AFAIK the employer is required to make sure that an employee is not in breach of the act, even if the breach is caused by having two or more jobs. That said it is a stupid law and should be ignored by anyone who wants to run their own life. It also doesn't apply to self employed people so if Rois puts up most of his/her hours on their internet business then there is no breach. 

Anyway, Rois has more pressing things to worry about at the moment.


----------



## Rois (23 Nov 2008)

Strange how this thread has changed!  But my part-time jobs are with 2 different employers and do not go over 2-3 days per week (28 hours approx. but can vary).  For my other jobs - I take these on myself - I spend maybe 3 hours per day (or night!) on the internet business, processing orders, answering queries etc.  Then what time I've left I work on the remaining 2 jobs to suit myself.  This suits me at the moment, as I am very strapped for cash and heavily in debt, which goes back to the time I had the nervous breakdown after the bullying and couldn't work for a year.  When I was able to work again that employer refused to give me a reference even though my work performance was never in question, so I had to settle for casual work and start to look at self-employment.


----------



## hhhhhhhhhh (23 Nov 2008)

6 months time frame to bring a case for unfair dismissal
http://www.citizensinformation.ie/c...ent-and-redundancy/dismissal/unfair_dismissal

I doubt you would even have a case, as they have a bullying policy and you didn't follow it, by refusing to take action against the person involved, by not making a formal complain you have let them off the hook.


----------



## Rois (23 Nov 2008)

I don't want to take a case for unfair dismissal - it's more to do with the subsequent affect the bullying had on my health and the financial loss I suffered as a result, both of which were very considerable. I guess that would be more of a civil matter against the organisation and may be too late to pursue at this stage, but I wanted to see what other people think, before I decide whether or not to go down this road.


----------



## Diziet (23 Nov 2008)

Rois,

I am very sorry for what has happened, and I completely understand the effect it has had on you. Having had personal experience of a close family member who took a very well justified and fully documented bullying complaint to legal action, my very brief advice is - don't. 

Proving psychological damage is very difficult, and the actions that constitute bullying are not actually illegal. There is virtually no case won on this basis. My family member was told by a barrister who was acting for him that 'employers will rather admit to rape than bullying'. 

Going the legal route can be protracted, costly, and damage your health. The best action is to live a good life - try to put the small mindedness of these idiots behind you, be kind to yourself and get on with your life. There is nothing you can do that can change the past, but don't let it poison your future.


----------



## Complainer (23 Nov 2008)

*Re: Bullied at work - do I have a case?*



Rois said:


> I am inclined to agree with you that I should just forget about the whole episode, which, to be honest, I had done until I read in the paper that the manager was suspended for the same thing again


Are suspensions normally reported in the paper round your way? Seems very unusual to me.

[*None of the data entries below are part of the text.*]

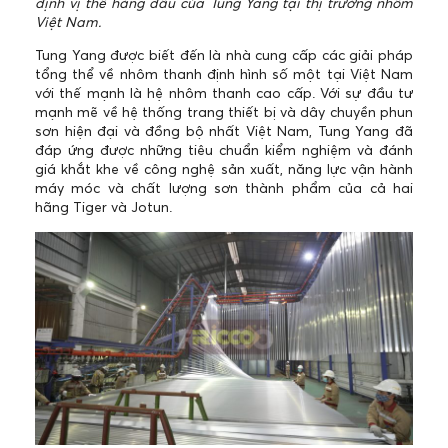
định vị thế hàng đầu của Tung Yang tại thị trường nhôm
Việt Nam.
Tung Yang được biết đến là nhà cung cấp các giải pháp
tổng thể về nhôm thanh định hình số một tại Việt Nam
với thế mạnh là hệ nhôm thanh cao cấp. Với sự đầu tư
mạnh mẽ về hệ thống trang thiết bị và dây chuyền phun
sơn hiện đại và đồng bộ nhất Việt Nam, Tung Yang đã
đáp ứng được những tiêu chuẩn kiểm nghiệm và đánh
giá khắt khe về công nghệ sản xuất, năng lực vận hành
máy móc và chất lượng sơn thành phẩm của cả hai
hãng Tiger và Jotun.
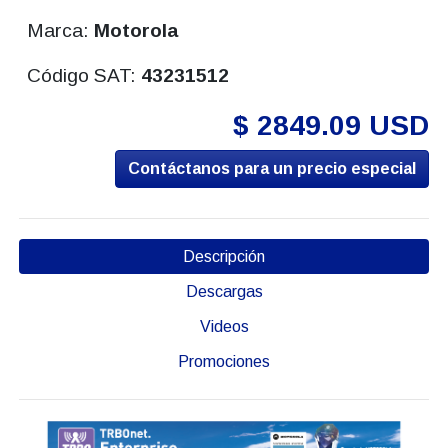
Marca:
Motorola
Código SAT:
43231512
$ 2849.09 USD
Contáctanos para un precio especial
Descripción
Descargas
Videos
Promociones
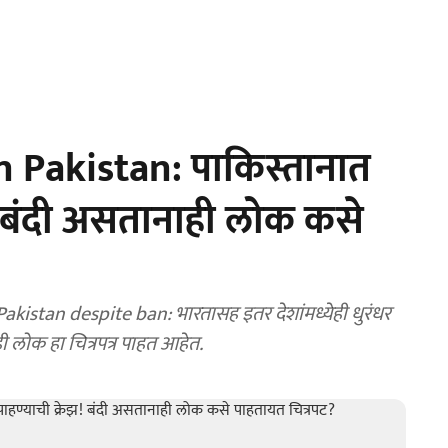
 Pakistan: पाकिस्तानात
ेझ! बंदी असतानाही लोक कसे
stan despite ban: भारतासह इतर देशांमध्येही धुरंधर
ी लोक हा चित्रपत्र पाहत आहेत.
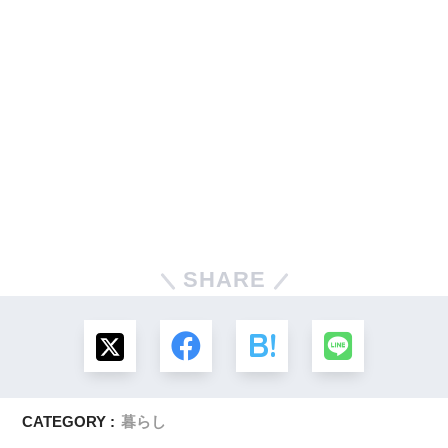
SHARE
CATEGORY :
暮らし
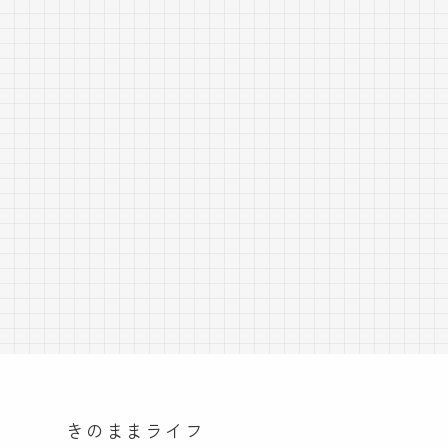
きのままライフ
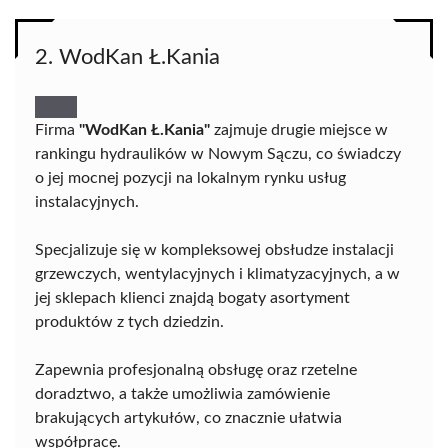
2. WodKan Ł.Kania
Firma
"WodKan Ł.Kania"
zajmuje drugie miejsce w
rankingu hydraulików w Nowym Sączu, co świadczy
o jej mocnej pozycji na lokalnym rynku usług
instalacyjnych.
Specjalizuje się w kompleksowej obsłudze instalacji
grzewczych, wentylacyjnych i klimatyzacyjnych, a w
jej sklepach klienci znajdą bogaty asortyment
produktów z tych dziedzin.
Zapewnia profesjonalną obsługę oraz rzetelne
doradztwo, a także umożliwia zamówienie
brakujących artykułów, co znacznie ułatwia
współpracę.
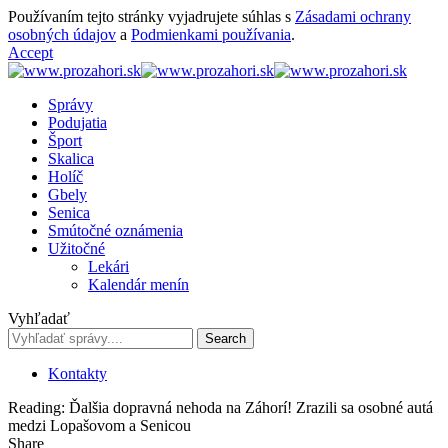
Používaním tejto stránky vyjadrujete súhlas s
Zásadami ochrany
osobných údajov
a
Podmienkami používania
.
Accept
Správy
Podujatia
Šport
Skalica
Holíč
Gbely
Senica
Smútočné oznámenia
Užitočné
Lekári
Kalendár menín
Vyhľadať
Kontakty
Reading:
Ďalšia dopravná nehoda na Záhorí! Zrazili sa osobné autá
medzi Lopašovom a Senicou
Share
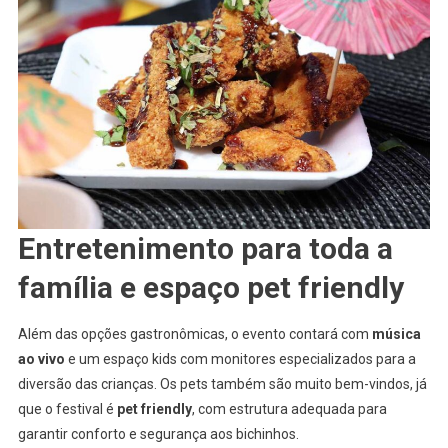
Entretenimento para toda a
família e espaço pet friendly
Além das opções gastronômicas, o evento contará com
música
ao vivo
e um espaço kids com monitores especializados para a
diversão das crianças. Os pets também são muito bem-vindos, já
que o festival é
pet friendly
, com estrutura adequada para
garantir conforto e segurança aos bichinhos.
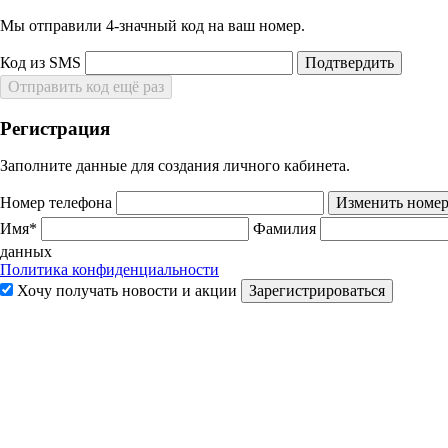
Мы отправили 4‑значный код на ваш номер.
Код из SMS
Подтвердить
Отправить код ещё раз
Регистрация
Заполните данные для создания личного кабинета.
Номер телефона
Изменить номе
Имя*
Фамилия
данных
Политика конфиденциальности
Хочу получать новости и акции
Зарегистрироваться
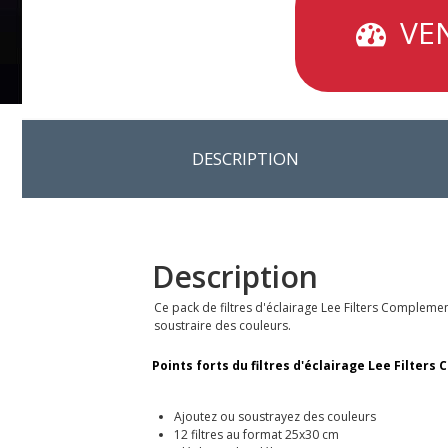
VEN
DESCRIPTION
Description
Ce pack de filtres d'éclairage Lee Filters Complement
soustraire des couleurs.
Points forts du filtres d'éclairage Lee Filter
Ajoutez ou soustrayez des couleurs
12 filtres au format 25x30 cm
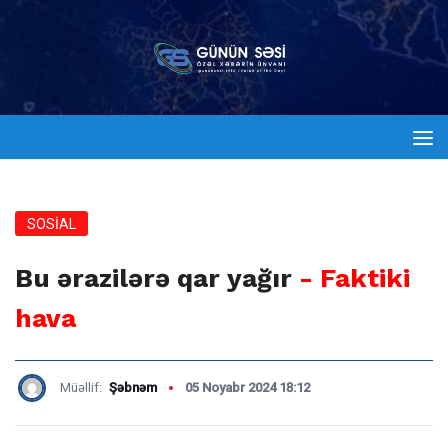
SOSİAL
Bu ərazilərə qar yağır
- Faktiki
hava
Müəllif:
Şəbnəm
05 Noyabr 2024 18:12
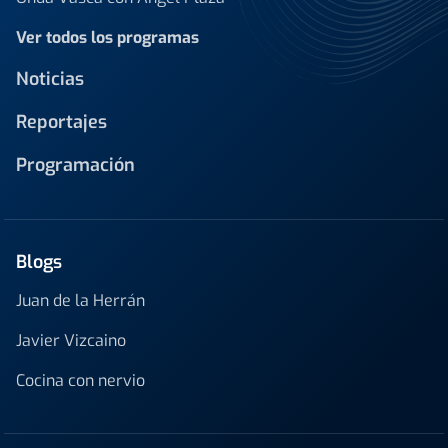
Ver todos los programas
Noticias
Reportajes
Programación
Blogs
Juan de la Herrán
Javier Vizcaino
Cocina con nervio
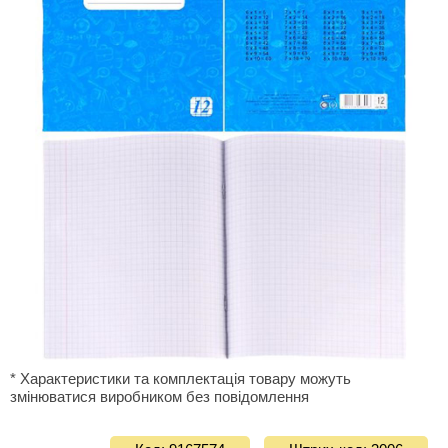
* Характеристики та комплектація товару можуть
змінюватися виробником без повідомлення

On the bigger issue, I'd be inclined to forget about it and move on. This would consume a huge amount of emotional energy, time and resources.


----------



## AgathaC (23 Nov 2008)

I am very sorry to hear about what you went through. I worked with a bully many years ago and it is a horrible situation. Thankfully it was sorted.
I think that pursuing this would bring you back into a horrible phase of your life although I can see that you would like (and you deserve) some acknowledgement from the company of what you went through. I think you have moved on in your life and this would bring a whole lot of stress onto you that you dont need. I wish you all the very best in whatever decision you reach.


----------



## Rois (23 Nov 2008)

*Re: Bullied at work - do I have a case?*



Complainer said:


> Are suspensions normally reported in the paper round your way? Seems very unusual to me.


 
Yes it was reported in the local paper although no names were mentioned, but I heard from my ex-colleagues who the manager concerned was and it didn't surprise me one bit. 

From all the advice and feedback I am inclined now to leave it in the past. On the other hand, some family and friends are pressing me to take legal action (as they witnessed first hand the toll it took on me). At the end of the day, I am will have to decide for myself and as I said, my instinct is telling me to forget about it and look forward rather than re-visit the past.


----------



## Diziet (24 Nov 2008)

*Re: Bullied at work - do I have a case?*



Rois said:


> On the other hand, some family and friends are pressing me to take legal action (as they witnessed first hand the toll it took on me).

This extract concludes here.